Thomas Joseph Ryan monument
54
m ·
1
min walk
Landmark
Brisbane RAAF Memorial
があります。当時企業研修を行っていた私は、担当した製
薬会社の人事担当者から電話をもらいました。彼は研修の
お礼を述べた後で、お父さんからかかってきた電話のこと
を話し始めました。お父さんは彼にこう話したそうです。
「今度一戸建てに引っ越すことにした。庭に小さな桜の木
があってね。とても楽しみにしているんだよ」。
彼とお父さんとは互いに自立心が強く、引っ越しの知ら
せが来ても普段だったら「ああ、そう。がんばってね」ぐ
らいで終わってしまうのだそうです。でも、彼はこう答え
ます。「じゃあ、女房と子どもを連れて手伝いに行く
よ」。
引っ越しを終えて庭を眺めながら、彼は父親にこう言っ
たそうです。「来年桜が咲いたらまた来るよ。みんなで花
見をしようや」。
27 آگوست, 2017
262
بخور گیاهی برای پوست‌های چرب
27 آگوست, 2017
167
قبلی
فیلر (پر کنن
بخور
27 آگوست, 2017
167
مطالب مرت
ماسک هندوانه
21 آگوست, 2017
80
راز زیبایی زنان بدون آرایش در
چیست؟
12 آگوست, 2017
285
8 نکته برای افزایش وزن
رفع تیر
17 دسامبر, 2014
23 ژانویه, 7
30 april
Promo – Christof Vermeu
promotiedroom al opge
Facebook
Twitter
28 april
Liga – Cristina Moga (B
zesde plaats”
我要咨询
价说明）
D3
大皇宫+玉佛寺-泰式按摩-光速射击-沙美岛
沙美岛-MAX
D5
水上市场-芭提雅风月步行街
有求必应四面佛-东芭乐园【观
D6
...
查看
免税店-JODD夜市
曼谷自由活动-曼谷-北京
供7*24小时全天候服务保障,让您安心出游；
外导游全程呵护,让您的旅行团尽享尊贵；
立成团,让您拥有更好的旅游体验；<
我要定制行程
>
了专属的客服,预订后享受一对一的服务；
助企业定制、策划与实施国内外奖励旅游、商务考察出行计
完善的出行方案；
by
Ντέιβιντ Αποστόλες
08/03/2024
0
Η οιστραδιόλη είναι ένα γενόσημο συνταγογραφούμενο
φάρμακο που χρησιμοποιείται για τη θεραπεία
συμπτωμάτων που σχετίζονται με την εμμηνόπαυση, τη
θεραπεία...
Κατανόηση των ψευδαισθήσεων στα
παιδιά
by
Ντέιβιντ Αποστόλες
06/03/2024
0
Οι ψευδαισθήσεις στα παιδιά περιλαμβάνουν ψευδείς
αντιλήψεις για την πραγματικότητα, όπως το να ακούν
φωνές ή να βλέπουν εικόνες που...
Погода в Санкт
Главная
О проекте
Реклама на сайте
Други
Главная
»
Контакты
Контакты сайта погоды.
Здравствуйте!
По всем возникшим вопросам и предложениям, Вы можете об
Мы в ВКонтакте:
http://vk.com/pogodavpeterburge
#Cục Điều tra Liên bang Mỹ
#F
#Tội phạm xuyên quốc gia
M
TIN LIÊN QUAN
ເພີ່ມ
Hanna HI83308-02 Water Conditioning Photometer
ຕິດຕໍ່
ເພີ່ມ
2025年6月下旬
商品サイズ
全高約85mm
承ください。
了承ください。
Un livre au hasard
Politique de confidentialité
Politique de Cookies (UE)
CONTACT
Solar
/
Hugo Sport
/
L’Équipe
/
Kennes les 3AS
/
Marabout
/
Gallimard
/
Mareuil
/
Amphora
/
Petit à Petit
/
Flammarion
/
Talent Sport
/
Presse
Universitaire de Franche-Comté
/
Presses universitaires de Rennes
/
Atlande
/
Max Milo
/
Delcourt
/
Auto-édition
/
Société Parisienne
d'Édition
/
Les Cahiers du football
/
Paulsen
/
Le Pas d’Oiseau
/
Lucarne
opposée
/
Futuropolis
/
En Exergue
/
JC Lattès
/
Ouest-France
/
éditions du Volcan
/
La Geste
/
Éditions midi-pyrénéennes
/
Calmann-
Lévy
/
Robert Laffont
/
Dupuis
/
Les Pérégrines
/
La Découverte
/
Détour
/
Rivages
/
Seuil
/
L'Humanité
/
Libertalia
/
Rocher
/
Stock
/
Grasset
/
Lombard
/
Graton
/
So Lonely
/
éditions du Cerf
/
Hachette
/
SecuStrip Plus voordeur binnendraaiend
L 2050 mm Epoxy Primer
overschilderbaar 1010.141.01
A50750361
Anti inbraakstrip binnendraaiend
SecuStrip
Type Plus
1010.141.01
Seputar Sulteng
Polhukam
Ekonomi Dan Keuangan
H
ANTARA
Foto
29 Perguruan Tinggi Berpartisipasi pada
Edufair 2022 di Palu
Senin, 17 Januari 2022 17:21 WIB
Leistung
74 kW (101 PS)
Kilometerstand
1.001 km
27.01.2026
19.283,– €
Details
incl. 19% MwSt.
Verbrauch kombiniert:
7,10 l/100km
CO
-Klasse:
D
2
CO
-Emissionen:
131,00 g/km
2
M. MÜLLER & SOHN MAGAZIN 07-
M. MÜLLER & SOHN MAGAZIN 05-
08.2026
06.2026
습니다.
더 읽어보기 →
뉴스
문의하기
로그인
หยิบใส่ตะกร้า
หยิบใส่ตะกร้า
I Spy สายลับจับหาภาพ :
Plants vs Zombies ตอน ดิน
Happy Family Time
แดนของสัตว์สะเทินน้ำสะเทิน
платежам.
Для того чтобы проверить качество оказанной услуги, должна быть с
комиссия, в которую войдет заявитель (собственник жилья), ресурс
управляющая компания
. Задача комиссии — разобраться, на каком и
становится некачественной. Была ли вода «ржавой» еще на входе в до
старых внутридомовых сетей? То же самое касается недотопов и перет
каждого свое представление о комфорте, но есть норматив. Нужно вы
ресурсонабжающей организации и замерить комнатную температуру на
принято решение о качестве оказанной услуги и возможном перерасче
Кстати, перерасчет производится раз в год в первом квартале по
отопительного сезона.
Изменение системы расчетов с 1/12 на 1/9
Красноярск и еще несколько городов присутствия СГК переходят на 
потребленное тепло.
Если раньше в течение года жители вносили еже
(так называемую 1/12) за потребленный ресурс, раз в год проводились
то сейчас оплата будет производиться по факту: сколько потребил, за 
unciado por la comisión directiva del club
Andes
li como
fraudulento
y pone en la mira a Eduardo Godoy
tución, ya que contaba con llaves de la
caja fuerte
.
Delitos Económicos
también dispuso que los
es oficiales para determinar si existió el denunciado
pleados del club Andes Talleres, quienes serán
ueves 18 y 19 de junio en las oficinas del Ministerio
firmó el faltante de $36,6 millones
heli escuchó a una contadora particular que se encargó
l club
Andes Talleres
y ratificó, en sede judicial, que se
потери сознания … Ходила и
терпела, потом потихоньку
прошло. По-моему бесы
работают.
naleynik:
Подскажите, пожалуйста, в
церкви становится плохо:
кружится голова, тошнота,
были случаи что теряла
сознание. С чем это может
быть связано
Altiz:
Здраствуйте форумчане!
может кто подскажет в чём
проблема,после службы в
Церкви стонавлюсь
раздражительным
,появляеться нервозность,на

Exercise requirements
Every entry needs to be copied again, word for word.

Exercise answer
Thomas Joseph Ryan monument
54
m ·
1
min walk
Landmark
Brisbane RAAF Memorial
があります。当時企業研修を行っていた私は、担当した製
薬会社の人事担当者から電話をもらいました。彼は研修の
お礼を述べた後で、お父さんからかかってきた電話のこと
を話し始めました。お父さんは彼にこう話したそうです。
「今度一戸建てに引っ越すことにした。庭に小さな桜の木
があってね。とても楽しみにしているんだよ」。
彼とお父さんとは互いに自立心が強く、引っ越しの知ら
せが来ても普段だったら「ああ、そう。がんばってね」ぐ
らいで終わってしまうのだそうです。でも、彼はこう答え
ます。「じゃあ、女房と子どもを連れて手伝いに行く
よ」。
引っ越しを終えて庭を眺めながら、彼は父親にこう言っ
たそうです。「来年桜が咲いたらまた来るよ。みんなで花
見をしようや」。
27 آگوست, 2017
262
بخور گیاهی برای پوست‌های چرب
27 آگوست, 2017
167
قبلی
فیلر (پر کنن
بخور
27 آگوست, 2017
167
مطالب مرت
ماسک هندوانه
21 آگوست, 2017
80
راز زیبایی زنان بدون آرایش در
چیست؟
12 آگوست, 2017
285
8 نکته برای افزایش وزن
رفع تیر
17 دسامبر, 2014
23 ژانویه, 7
30 april
Promo – Christof Vermeu
promotiedroom al opge
Facebook
Twitter
28 april
Liga – Cristina Moga (B
zesde plaats”
我要咨询
价说明）
D3
大皇宫+玉佛寺-泰式按摩-光速射击-沙美岛
沙美岛-MAX
D5
水上市场-芭提雅风月步行街
有求必应四面佛-东芭乐园【观
D6
...
查看
免税店-JODD夜市
曼谷自由活动-曼谷-北京
供7*24小时全天候服务保障,让您安心出游；
外导游全程呵护,让您的旅行团尽享尊贵；
立成团,让您拥有更好的旅游体验；<
我要定制行程
>
了专属的客服,预订后享受一对一的服务；
助企业定制、策划与实施国内外奖励旅游、商务考察出行计
完善的出行方案；
by
Ντέιβιντ Αποστόλες
08/03/2024
0
Η οιστραδιόλη είναι ένα γενόσημο συνταγογραφούμενο
φάρμακο που χρησιμοποιείται για τη θεραπεία
συμπτωμάτων που σχετίζονται με την εμμηνόπαυση, τη
θεραπεία...
Κατανόηση των ψευδαισθήσεων στα
παιδιά
by
Ντέιβιντ Αποστόλες
06/03/2024
0
Οι ψευδαισθήσεις στα παιδιά περιλαμβάνουν ψευδείς
αντιλήψεις για την πραγματικότητα, όπως το να ακούν
φωνές ή να βλέπουν εικόνες που...
Погода в Санкт
Главная
О проекте
Реклама на сайте
Други
Главная
»
Контакты
Контакты сайта погоды.
Здравствуйте!
По всем возникшим вопросам и предложениям, Вы можете об
Мы в ВКонтакте:
http://vk.com/pogodavpeterburge
#Cục Điều tra Liên bang Mỹ
#F
#Tội phạm xuyên quốc gia
M
TIN LIÊN QUAN
ເພີ່ມ
Hanna HI83308-02 Water Conditioning Photometer
ຕິດຕໍ່
ເພີ່ມ
2025年6月下旬
商品サイズ
全高約85mm
承ください。
了承ください。
Un livre au hasard
Politique de confidentialité
Politique de Cookies (UE)
CONTACT
Solar
/
Hugo Sport
/
L’Équipe
/
Kennes les 3AS
/
Marabout
/
Gallimard
/
Mareuil
/
Amphora
/
Petit à Petit
/
Flammarion
/
Talent Sport
/
Presse
Universitaire de Franche-Comté
/
Presses universitaires de Rennes
/
Atlande
/
Max Milo
/
Delcourt
/
Auto-édition
/
Société Parisienne
d'Édition
/
Les Cahiers du football
/
Paulsen
/
Le Pas d’Oiseau
/
Lucarne
opposée
/
Futuropolis
/
En Exergue
/
JC Lattès
/
Ouest-France
/
éditions du Volcan
/
La Geste
/
Éditions midi-pyrénéennes
/
Calmann-
Lévy
/
Robert Laffont
/
Dupuis
/
Les Pérégrines
/
La Découverte
/
Détour
/
Rivages
/
Seuil
/
L'Humanité
/
Libertalia
/
Rocher
/
Stock
/
Grasset
/
Lombard
/
Graton
/
So Lonely
/
éditions du Cerf
/
Hachette
/
SecuStrip Plus voordeur binnendraaiend
L 2050 mm Epoxy Primer
overschilderbaar 1010.141.01
A50750361
Anti inbraakstrip binnendraaiend
SecuStrip
Type Plus
1010.141.01
Seputar Sulteng
Polhukam
Ekonomi Dan Keuangan
H
ANTARA
Foto
29 Perguruan Tinggi Berpartisipasi pada
Edufair 2022 di Palu
Senin, 17 Januari 2022 17:21 WIB
Leistung
74 kW (101 PS)
Kilometerstand
1.001 km
27.01.2026
19.283,– €
Details
incl. 19% MwSt.
Verbrauch kombiniert:
7,10 l/100km
CO
-Klasse:
D
2
CO
-Emissionen:
131,00 g/km
2
M. MÜLLER & SOHN MAGAZIN 07-
M. MÜLLER & SOHN MAGAZIN 05-
08.2026
06.2026
습니다.
더 읽어보기 →
뉴스
문의하기
로그인
หยิบใส่ตะกร้า
หยิบใส่ตะกร้า
I Spy สายลับจับหาภาพ :
Plants vs Zombies ตอน ดิน
Happy Family Time
แดนของสัตว์สะเทินน้ำสะเทิน
платежам.
Для того чтобы проверить качество оказанной услуги, должна быть с
комиссия, в которую войдет заявитель (собственник жилья), ресурс
управляющая компания
. Задача комиссии — разобраться, на каком и
становится некачественной. Была ли вода «ржавой» еще на входе в до
старых внутридомовых сетей? То же самое касается недотопов и перет
каждого свое представление о комфорте, но есть норматив. Нужно вы
ресурсонабжающей организации и замерить комнатную температуру на
принято решение о качестве оказанной услуги и возможном перерасче
Кстати, перерасчет производится раз в год в первом квартале по
отопительного сезона.
Изменение системы расчетов с 1/12 на 1/9
Красноярск и еще несколько городов присутствия СГК переходят на 
потребленное тепло.
Если раньше в течение года жители вносили еже
(так называемую 1/12) за потребленный ресурс, раз в год проводились
то сейчас оплата будет производиться по факту: сколько потребил, за 
unciado por la comisión directiva del club
Andes
li como
fraudulento
y pone en la mira a Eduardo Godoy
tución, ya que contaba con llaves de la
caja fuerte
.
Delitos Económicos
también dispuso que los
es oficiales para determinar si existió el denunciado
pleados del club Andes Talleres, quienes serán
ueves 18 y 19 de junio en las oficinas del Ministerio
firmó el faltante de $36,6 millones
heli escuchó a una contadora particular que se encargó
l club
Andes Talleres
y ratificó, en sede judicial, que se
потери сознания … Ходила и
терпела, потом потихоньку
прошло. По-моему бесы
работают.
naleynik:
Подскажите, пожалуйста, в
церкви становится плохо:
кружится голова, тошнота,
были случаи что теряла
сознание. С чем это может
быть связано
Altiz:
Здраствуйте форумчане!
может кто подскажет в чём
проблема,после службы в
Церкви стонавлюсь
раздражительным
,появляеться нервозность,на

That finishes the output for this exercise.